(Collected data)
**********

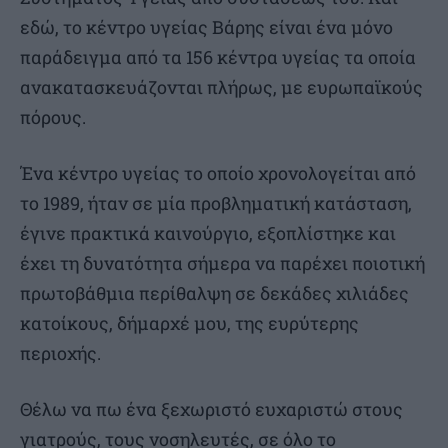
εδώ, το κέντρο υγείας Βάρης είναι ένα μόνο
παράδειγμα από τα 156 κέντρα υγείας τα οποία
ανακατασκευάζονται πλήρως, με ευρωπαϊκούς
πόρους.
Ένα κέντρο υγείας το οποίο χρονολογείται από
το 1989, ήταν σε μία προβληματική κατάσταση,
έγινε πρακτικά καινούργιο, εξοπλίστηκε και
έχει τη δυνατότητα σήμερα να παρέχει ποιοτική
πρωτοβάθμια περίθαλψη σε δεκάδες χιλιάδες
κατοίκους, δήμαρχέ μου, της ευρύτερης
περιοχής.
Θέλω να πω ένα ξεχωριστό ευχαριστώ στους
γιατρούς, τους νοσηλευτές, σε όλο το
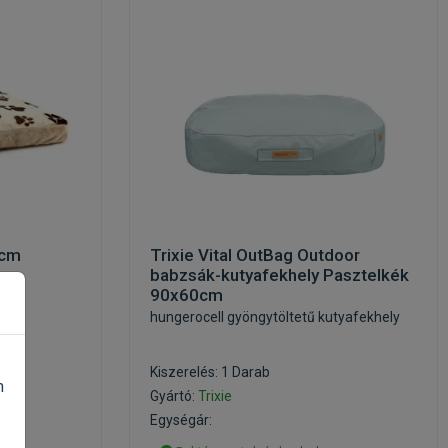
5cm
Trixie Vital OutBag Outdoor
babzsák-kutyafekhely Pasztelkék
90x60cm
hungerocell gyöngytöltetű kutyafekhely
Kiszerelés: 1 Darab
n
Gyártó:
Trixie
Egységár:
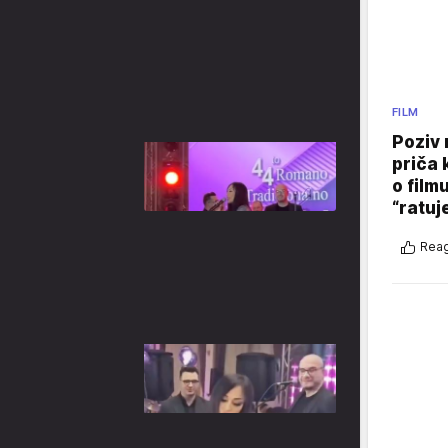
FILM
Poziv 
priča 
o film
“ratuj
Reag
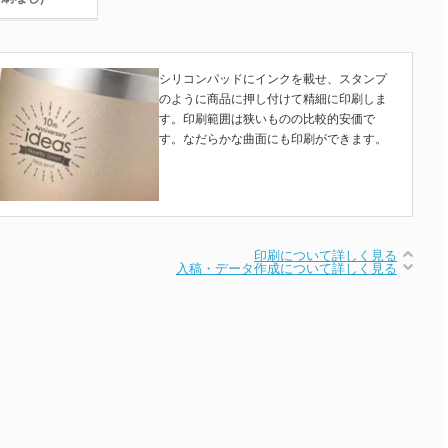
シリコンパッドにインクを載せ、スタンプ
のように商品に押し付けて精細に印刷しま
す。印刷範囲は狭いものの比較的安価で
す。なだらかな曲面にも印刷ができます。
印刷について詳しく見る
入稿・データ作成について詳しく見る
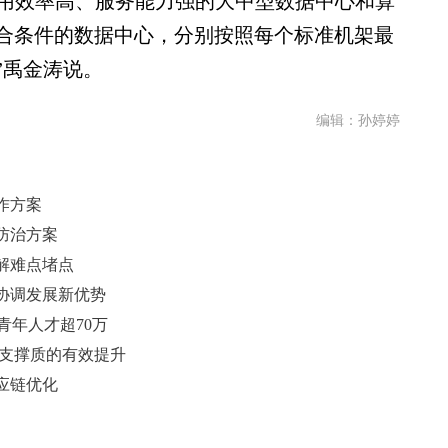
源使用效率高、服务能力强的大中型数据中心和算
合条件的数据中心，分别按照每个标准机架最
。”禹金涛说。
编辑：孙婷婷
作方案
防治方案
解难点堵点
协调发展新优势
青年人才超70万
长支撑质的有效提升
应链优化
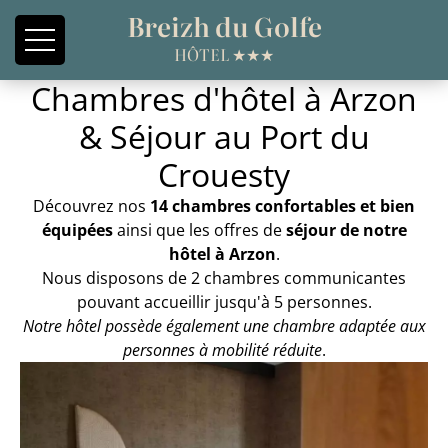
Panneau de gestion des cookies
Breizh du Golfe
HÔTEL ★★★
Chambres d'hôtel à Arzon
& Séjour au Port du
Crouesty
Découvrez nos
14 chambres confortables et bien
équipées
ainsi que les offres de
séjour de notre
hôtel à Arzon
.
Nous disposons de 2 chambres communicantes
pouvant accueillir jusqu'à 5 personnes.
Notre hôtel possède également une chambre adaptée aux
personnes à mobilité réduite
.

**********

Exact copy, pictures omitted: every line from the one holding "Kiszerelés: 1 Darab" through the last line of the data above, and nothing else.

> [RESULT BELOW]:
Kiszerelés: 1 Darab
n
Gyártó:
Trixie
Egységár:
FILM
Poziv 
priča 
o film
“ratuj
Reag
シリコンパッドにインクを載せ、スタンプ
のように商品に押し付けて精細に印刷しま
す。印刷範囲は狭いものの比較的安価で
す。なだらかな曲面にも印刷ができます。
印刷について詳しく見る
入稿・データ作成について詳しく見る
源使用效率高、服务能力强的大中型数据中心和算
合条件的数据中心，分别按照每个标准机架最
。”禹金涛说。
编辑：孙婷婷
作方案
防治方案
解难点堵点
协调发展新优势
青年人才超70万
长支撑质的有效提升
应链优化
Panneau de gestion des cookies
Breizh du Golfe
HÔTEL ★★★
Chambres d'hôtel à Arzon
& Séjour au Port du
Crouesty
Découvrez nos
14 chambres confortables et bien
équipées
ainsi que les offres de
séjour de notre
hôtel à Arzon
.
Nous disposons de 2 chambres communicantes
pouvant accueillir jusqu'à 5 personnes.
Notre hôtel possède également une chambre adaptée aux
personnes à mobilité réduite
.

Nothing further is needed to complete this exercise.